Somewhere in the great sports bar in the sky, Tug McGraw is screaming, “Ya Gotta Believe!” Gary Carter is acting like a maniac. Gil Hodges is nodding silently in approval.
And Casey Stengel is rubbing his leathery face, winking his eye and uttering, “Amazin’!”
When all is said and done, this was just a regular season game. One that put the Mets six games over the .500 mark, helping them to continue on with their surprising 2012.
Yet, this game meant more than that. This was the Mets last ghost exorcized. With 8,019 games played and no no-nos, you had to wonder if this was ever going to happen. The no-hitter is one of the hardest accomplishments in baseball, but with the slew of great pitchers that have come through the Met organization, just by sheer luck, someone would have thrown one by now.
On game 8,020 it happened. Johan Santana’s no-hitter gave the Flushing Faithful a moment in Mets history that will last a lifetime. This was the Miracle Mets, Game 6, and the Grand Slam Single. This was a moment you shared with your children or called your father as it was happening.
And just like those other great events in Mets history, you will remember where you were years from now and will share it with your children and grandchildren when other Mets throw their no-hitters.
It’s the type of event that binds Met fans together. Disillusioned over the past few seasons, this one game will probably bring back the fans, hoping that another glimpse of history will happen at Citi Field.
And if it wasn’t Tom Seaver or Doc Gooden or Jerry Koosman, it is perfect that Santana is the one to break the curse.
“Short of Tom Seaver, I can’t think of a better person to pitch the first one,” said third baseman David Wright. “The type of guy he is, the type of person he is, and what he’s been through last year – to come back and have that type of performance, that’s incredible and was glad to be a part of that. … I am thrilled I could be a part of it. It couldn’t happen to a better guy.
“It’s just an amazing story. I can let you know firsthand. I was there with him in Florida throughout some of his rehab last year. The work he put in, the time he put in to get himself back to this point. I thought his last start was special, but this start was just…I guess once every 51 years.”
When the Mets acquired Santana in 2008, he was supposed to lead the team back to the playoffs. It hasn’t happened yet. His shoulder surgery was supposed to end his career or at least make him a shell of his former self.
Instead, we are seeing the Johan of old – competing every game and fighting against every batter.
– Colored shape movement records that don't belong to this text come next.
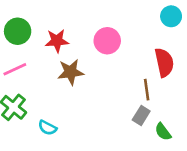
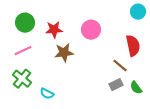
brown line: (147, 90) -> (120, 66), turned -42
gray rectangle: (141, 115) -> (116, 85), turned 32
green semicircle: (163, 132) -> (136, 88), moved

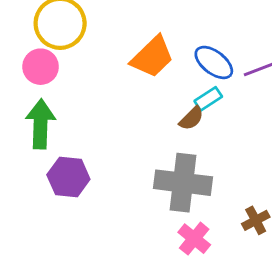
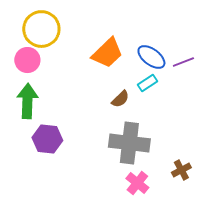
brown semicircle: (191, 118) -> (120, 99), moved

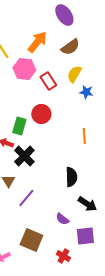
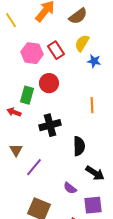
pink hexagon: (24, 69) -> (32, 53), moved
black cross: (24, 156) -> (50, 125), moved, turned 30

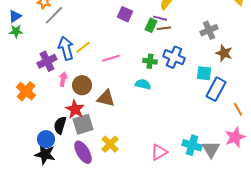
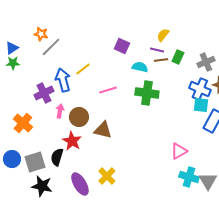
green rectangle: (151, 25) -> (178, 57), moved
yellow line: (83, 47) -> (83, 69), moved
blue cross: (174, 57) -> (200, 89), moved
green cross: (150, 61) -> (147, 93), size x1.6
cyan semicircle: (143, 84) -> (140, 67), moved
gray square: (83, 124) -> (35, 162), moved
blue circle: (46, 139) -> (12, 159), moved
pink triangle: (159, 152) -> (179, 151), moved

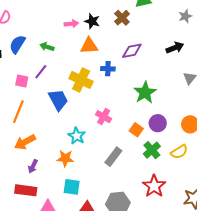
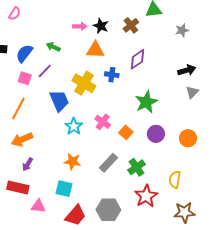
gray star: (185, 16) -> (182, 30), moved
blue semicircle: (17, 44) -> (24, 53), moved
black arrow: (175, 48) -> (187, 70), moved
purple diamond: (132, 51) -> (137, 59), turned -30
orange square: (136, 130) -> (126, 132), moved
cyan star: (77, 136) -> (74, 126), moved
green cross: (152, 150) -> (137, 167), moved
yellow semicircle: (179, 152) -> (175, 179), moved, turned 126
orange star: (65, 158) -> (72, 161), moved

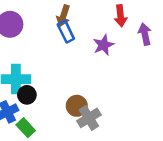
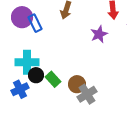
blue rectangle: (66, 32) -> (35, 23), moved
green rectangle: (26, 128) -> (53, 79), moved

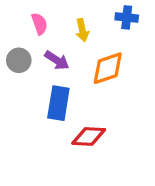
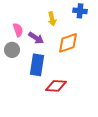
pink semicircle: (39, 24) -> (18, 30), moved
gray circle: (19, 60) -> (12, 50), moved

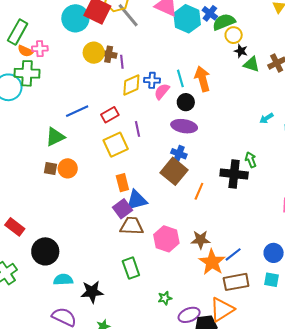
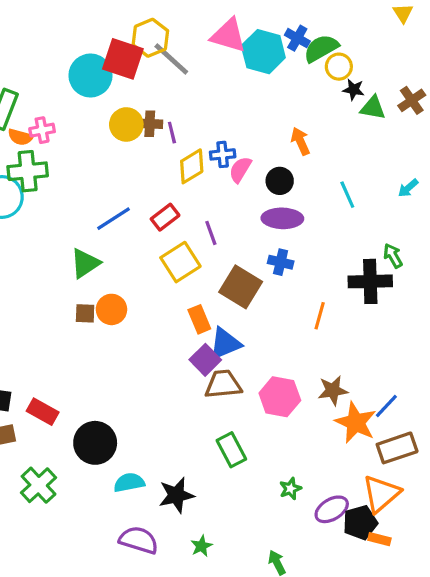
cyan line: (180, 78) -> (347, 195), moved
orange arrow: (202, 79) -> (300, 141), size x0.7
brown square: (174, 171) -> (241, 287), moved

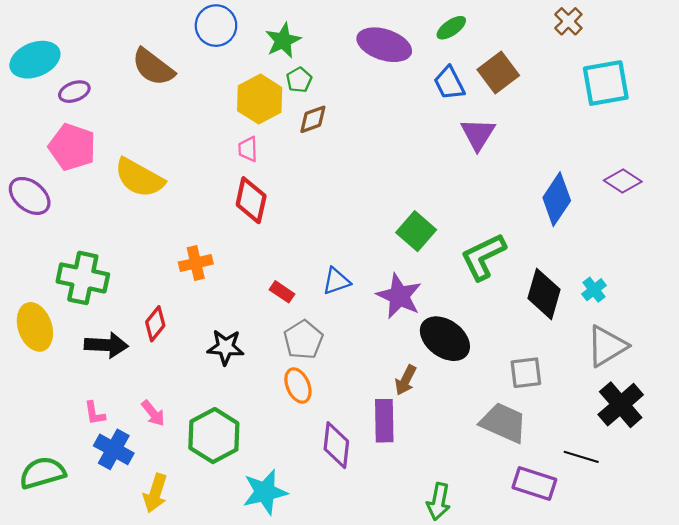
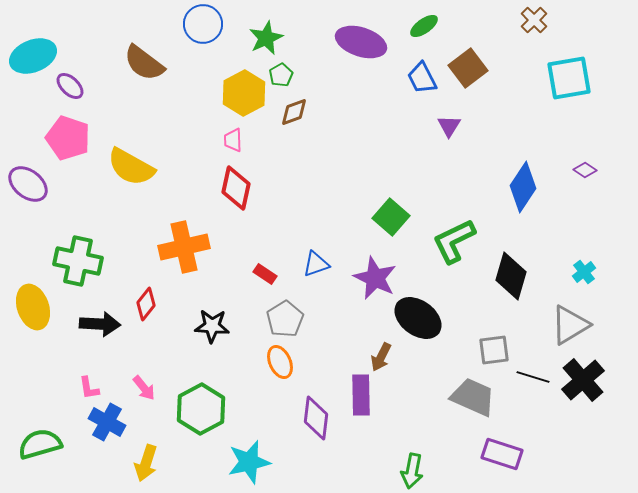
purple ellipse: (74, 92) -> (70, 86), turned 64
purple triangle: (478, 134) -> (449, 126), size x0.7
purple diamond: (623, 181) -> (585, 170), size x0.7
orange cross: (196, 263) -> (184, 247), size x1.6
cyan cross: (594, 290) -> (584, 272), moved
black line: (581, 457) -> (533, 377), moved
Of course like any no-hitter he had help. A fortunate foul ball at third base in the sixth and then a miracle-like catch by Mike Baxter, who grew up in the shadow of Shea Stadium, in the seventh.
After that, you knew that it could happen. However, there were 8,019 reasons to believe the other shoe was going to drop. But he continued to mow the Cardinals down, one by one until David Freese – last year’s World Series hero – became the answer to a Met trivia question by fishing for the signature changeup for strike three.
All of Met Nation rose to its feet in almost utter disbelief. Tears were coming out Terry Collins eyes, standing at the dugout just enjoying the moment, as the Mets celebrated on the field.
And the same cheers came throughout New York. From houses to sports bars a certain relief was felt. You could hear it in the voices of the announcers – Gary Cohen and Howie Rose – Met fans from their youth and the voices of this generation. And the 27,69 who actually were at the game, went into a frenzy.
Somewhere in the great sports bar in the sky, Bob Murphy is giving his happy recap, while Mrs. Payson was in her usual seat watching the Mets. Lindsey Nelson was in his sports coat getting reaction from Tommie Agee and Donn Clendenon.
It was a night for all Met fans to celebrate, because on game 8,020 the curse was broken.